*** INPUT DATA ***

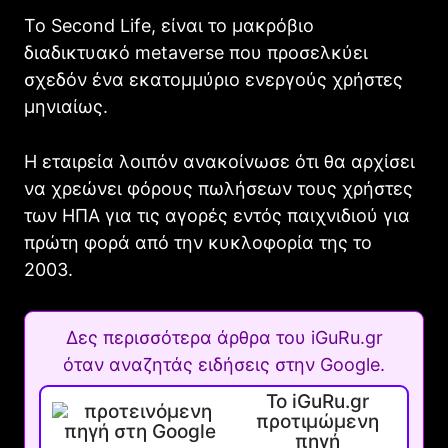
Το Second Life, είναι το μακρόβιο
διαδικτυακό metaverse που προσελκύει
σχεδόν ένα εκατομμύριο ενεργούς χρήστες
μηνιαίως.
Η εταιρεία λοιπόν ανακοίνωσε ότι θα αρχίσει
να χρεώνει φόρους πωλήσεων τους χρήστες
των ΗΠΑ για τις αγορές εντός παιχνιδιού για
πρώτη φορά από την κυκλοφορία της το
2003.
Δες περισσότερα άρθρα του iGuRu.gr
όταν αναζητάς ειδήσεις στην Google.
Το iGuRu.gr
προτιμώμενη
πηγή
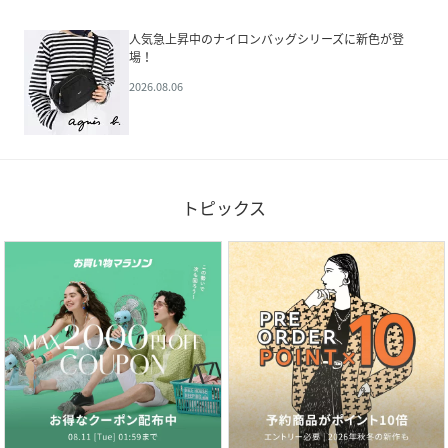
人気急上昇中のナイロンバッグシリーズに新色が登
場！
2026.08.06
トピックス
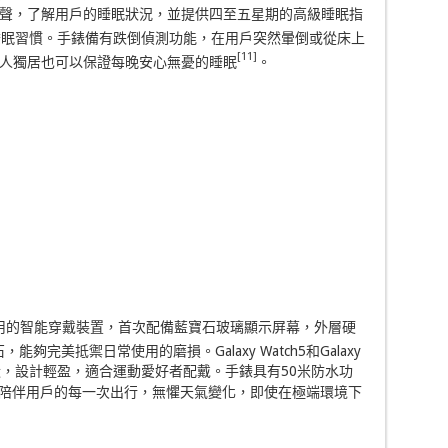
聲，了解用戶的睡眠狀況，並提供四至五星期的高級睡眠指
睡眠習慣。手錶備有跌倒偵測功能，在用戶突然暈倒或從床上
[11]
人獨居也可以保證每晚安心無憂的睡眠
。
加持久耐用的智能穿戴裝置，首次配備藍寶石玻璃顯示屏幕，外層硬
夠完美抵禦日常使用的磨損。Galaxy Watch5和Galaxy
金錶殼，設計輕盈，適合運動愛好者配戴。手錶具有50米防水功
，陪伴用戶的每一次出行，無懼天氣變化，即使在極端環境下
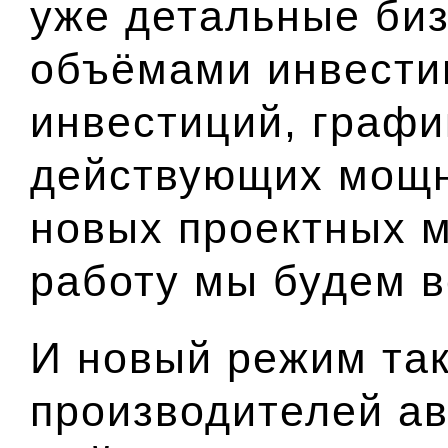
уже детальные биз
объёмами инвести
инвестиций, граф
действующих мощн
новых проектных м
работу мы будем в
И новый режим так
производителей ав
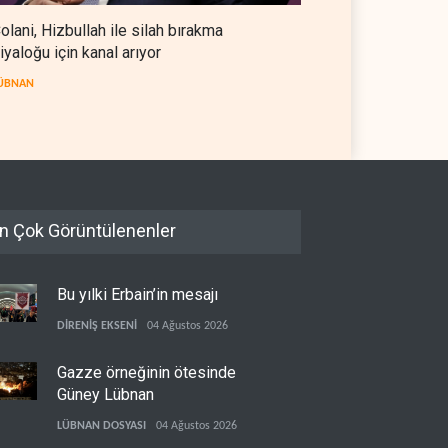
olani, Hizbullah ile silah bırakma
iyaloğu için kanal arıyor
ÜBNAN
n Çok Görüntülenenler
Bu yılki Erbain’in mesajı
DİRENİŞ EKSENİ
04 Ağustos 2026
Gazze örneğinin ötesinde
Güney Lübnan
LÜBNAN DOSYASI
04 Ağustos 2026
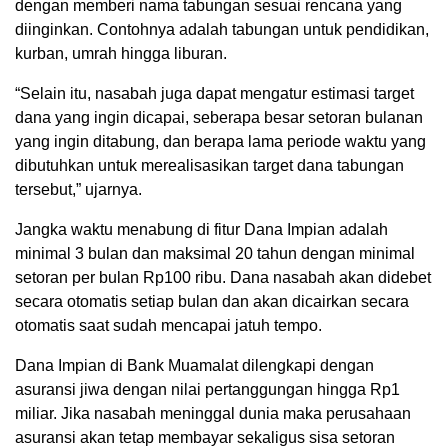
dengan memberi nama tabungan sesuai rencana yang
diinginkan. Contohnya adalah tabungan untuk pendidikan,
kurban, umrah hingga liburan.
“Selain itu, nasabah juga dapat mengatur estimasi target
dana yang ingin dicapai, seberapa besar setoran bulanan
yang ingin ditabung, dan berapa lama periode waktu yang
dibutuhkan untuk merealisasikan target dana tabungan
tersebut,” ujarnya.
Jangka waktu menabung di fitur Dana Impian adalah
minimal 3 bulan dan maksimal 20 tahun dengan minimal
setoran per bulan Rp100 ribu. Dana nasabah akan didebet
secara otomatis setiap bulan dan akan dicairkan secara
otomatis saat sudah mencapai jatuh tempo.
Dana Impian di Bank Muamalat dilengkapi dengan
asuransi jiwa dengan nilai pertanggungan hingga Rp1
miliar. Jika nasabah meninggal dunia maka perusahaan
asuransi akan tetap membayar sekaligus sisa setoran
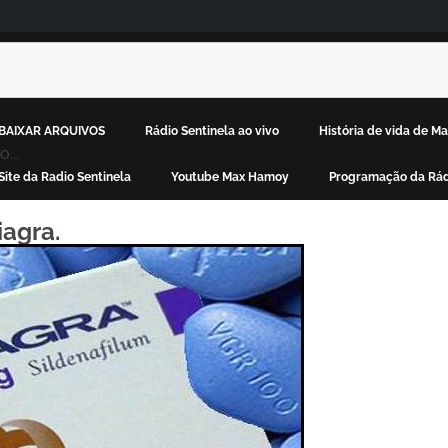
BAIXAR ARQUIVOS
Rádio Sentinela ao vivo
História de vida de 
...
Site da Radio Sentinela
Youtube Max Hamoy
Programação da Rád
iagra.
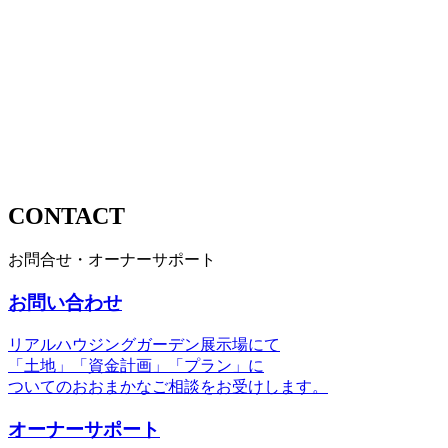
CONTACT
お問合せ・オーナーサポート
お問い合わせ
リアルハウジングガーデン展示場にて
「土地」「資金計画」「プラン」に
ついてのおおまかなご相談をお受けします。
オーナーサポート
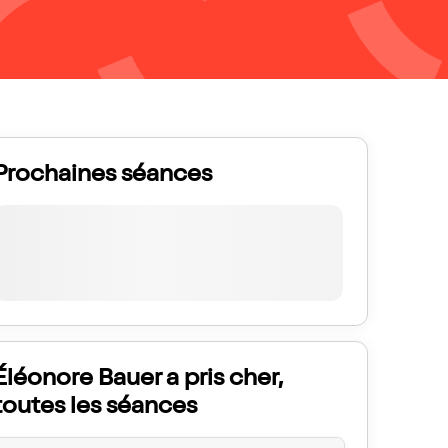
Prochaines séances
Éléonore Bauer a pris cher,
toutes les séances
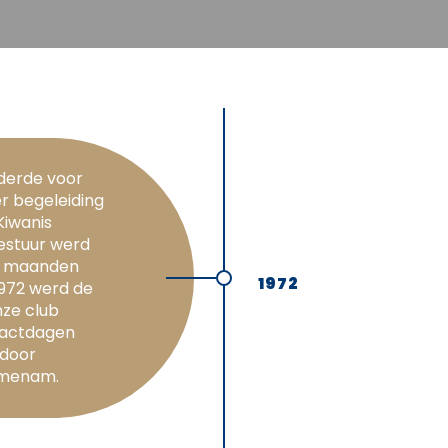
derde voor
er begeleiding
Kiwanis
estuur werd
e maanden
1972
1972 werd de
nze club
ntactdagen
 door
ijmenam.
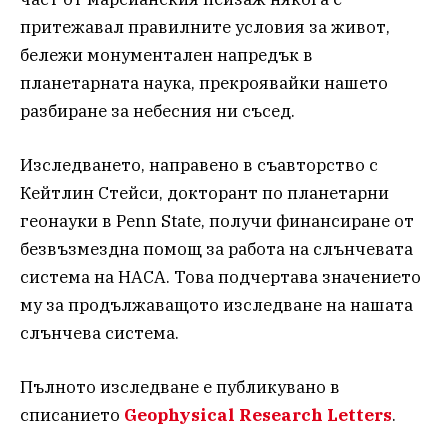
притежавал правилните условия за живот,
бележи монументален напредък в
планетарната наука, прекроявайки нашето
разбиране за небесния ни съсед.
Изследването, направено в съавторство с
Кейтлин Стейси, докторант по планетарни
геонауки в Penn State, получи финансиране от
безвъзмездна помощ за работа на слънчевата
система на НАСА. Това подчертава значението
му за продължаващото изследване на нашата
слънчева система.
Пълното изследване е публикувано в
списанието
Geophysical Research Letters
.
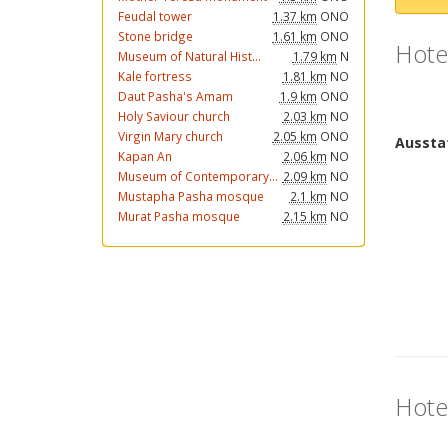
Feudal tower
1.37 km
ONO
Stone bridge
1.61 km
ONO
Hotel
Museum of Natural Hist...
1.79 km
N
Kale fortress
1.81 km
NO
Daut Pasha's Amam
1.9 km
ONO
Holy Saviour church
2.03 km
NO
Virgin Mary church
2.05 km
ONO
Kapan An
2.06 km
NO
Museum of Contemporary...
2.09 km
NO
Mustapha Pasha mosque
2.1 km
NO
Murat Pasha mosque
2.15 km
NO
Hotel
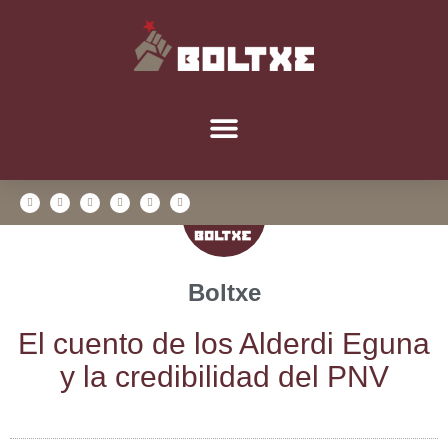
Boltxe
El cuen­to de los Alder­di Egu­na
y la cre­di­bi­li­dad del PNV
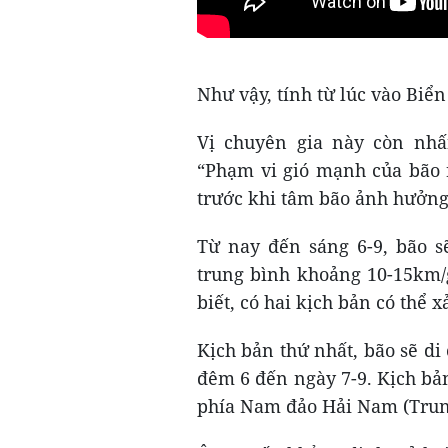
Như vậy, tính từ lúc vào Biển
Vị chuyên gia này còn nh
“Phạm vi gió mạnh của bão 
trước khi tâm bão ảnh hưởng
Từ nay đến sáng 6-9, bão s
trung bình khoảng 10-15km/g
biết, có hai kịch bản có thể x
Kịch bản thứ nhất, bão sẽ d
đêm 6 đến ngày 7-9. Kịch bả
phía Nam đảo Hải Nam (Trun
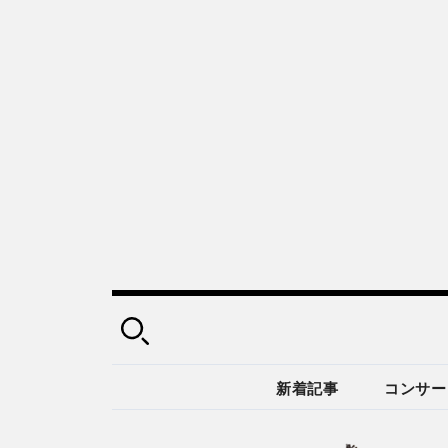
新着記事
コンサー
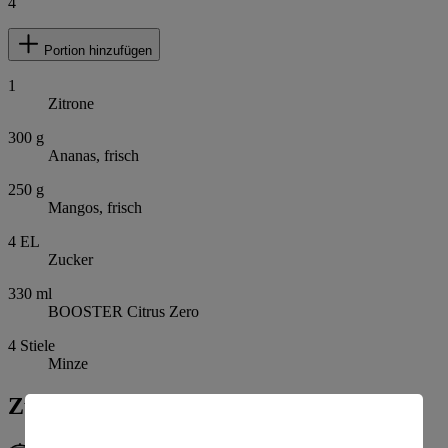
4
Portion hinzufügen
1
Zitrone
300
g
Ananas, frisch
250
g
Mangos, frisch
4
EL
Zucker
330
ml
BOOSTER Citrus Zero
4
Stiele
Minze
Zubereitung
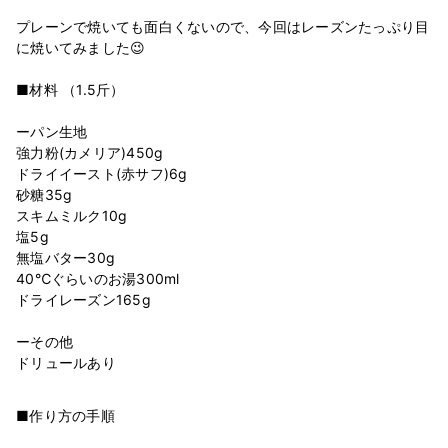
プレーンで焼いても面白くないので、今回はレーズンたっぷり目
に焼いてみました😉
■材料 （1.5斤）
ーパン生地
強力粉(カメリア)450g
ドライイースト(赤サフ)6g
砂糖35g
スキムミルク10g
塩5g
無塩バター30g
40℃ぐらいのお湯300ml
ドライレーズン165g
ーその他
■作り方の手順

*** End of INPUT DATA ***

Every line of the data that includes the word "target" should be copied.

“Selain itu, nasabah juga dapat mengatur estimasi target
dibutuhkan untuk merealisasikan target dana tabungan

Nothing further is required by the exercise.